QUESTIONS 1-9 require higher order thinking skills.  You may wish to help students with the calculations in questions 1-5, depending on the ability of your students.  We recommend that you discuss questions 6-9 in class before having students write out their answers .

QUESTIONS 1-5: A typical calculation is provided, based on the following data:

NaCl = 50.0 g

Melted snow = 750 g

Freezing point depression = 3.4^oC

1. 50g / 58.5 (g/mole) = 0.85 moles NaCl .

2. 0.85 moles / 0.750 kg H₂O = 1.14 molal NaCl .
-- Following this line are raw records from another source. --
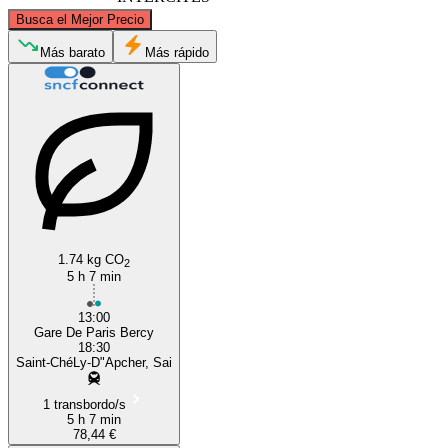
©
CARTO
, ©
OpenStreetMap
contributors
Busca el Mejor Precio
Paris
Más barato
Más rápido
Saint-Chély-d'Apcher
1.74 kg CO
2
5 h 7 min
13:00
Gare De Paris Bercy
18:30
Saint-ChéLy-D"Apcher, Sai
1 transbordo/s
5 h 7 min
78,44 €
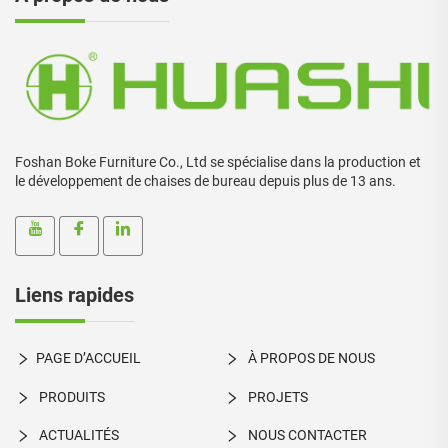
Foshan Boke Furniture Co., Ltd se spécialise dans la production et
le développement de chaises de bureau depuis plus de 13 ans.
Liens rapides
PAGE D’ACCUEIL
À PROPOS DE NOUS
PRODUITS
PROJETS
ACTUALITÉS
NOUS CONTACTER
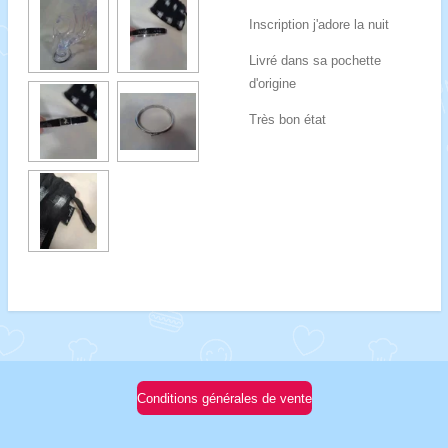
Inscription j'adore la nuit
Livré dans sa pochette
d'origine
Très bon état
Conditions générales de vente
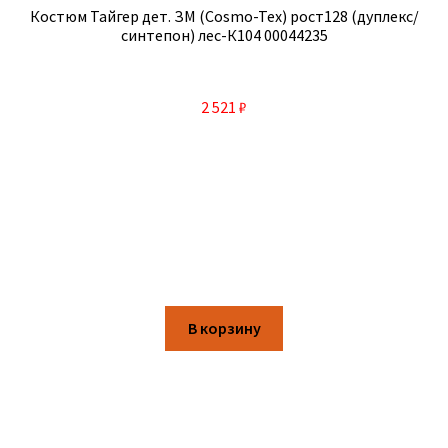
Костюм Тайгер дет. ЗМ (Cosmo-Tex) рост128 (дуплекс/
синтепон) лес-К104 00044235
2 521
₽
В корзину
3. 1.14 m NaCl 2 moles ions / 1 mole NaCl = 2.28 molal ions .

4. D T = m ^. K_f, so m = D T / K_f = 3.4 /1.86 = 1.83 molal particles .

5. Let x equal the concentration of salt molecules that dissociate.  This gives x molal Na⁺ and x molal Cl^-, leaving (1.14 - x) molal undissociated NaCl.  The total concentration of particles is [x + x + (1.14 - x)] molal, which simplifies to (1.14 + x) molal.  Since 1.83 molal particles was obtained from the freezing point depression, the equation is:

1.83 = 1.14 + x ,           x = 1.83 - 1.14 = 0.69

The fraction of NaCl molecules dissociated is proportional to the number of NaCl molecules dissociated divided by the number of NaCl molecules initially available:

Percent of NaCl dissociated = (0.69 /2.28) X 100 = 30.3% .

6. Yes, the solubility of the solute limits the amount the freezing point can be lowered.  The lowest temperature will be reached at saturation .

7. Equal molal concentrations of CaCl₂ will cause it to lower the freezing point more because it releases 3 moles of ions per 1 mole of solute.  NaCl produces 2 moles of ions per mole of solute.  With equal weights, 50 g of NaCl yields 1.7 moles of ions; 50 g of CaCl₂ yields only 1.36 moles of ions .

8. The water and anti-freeze form a solution which lowers the freezing point of both .

9. The snow and salt formed a solution with a freezing/melting point well below the temperature of the environment in which the solution formed.  The snow, therefore, melted; absorbing 334 joules of energy per gram of snow.  This heat energy was absorbed from the snow, ice cream mixture, and environment around the beaker, resulting in a decrease in temperature.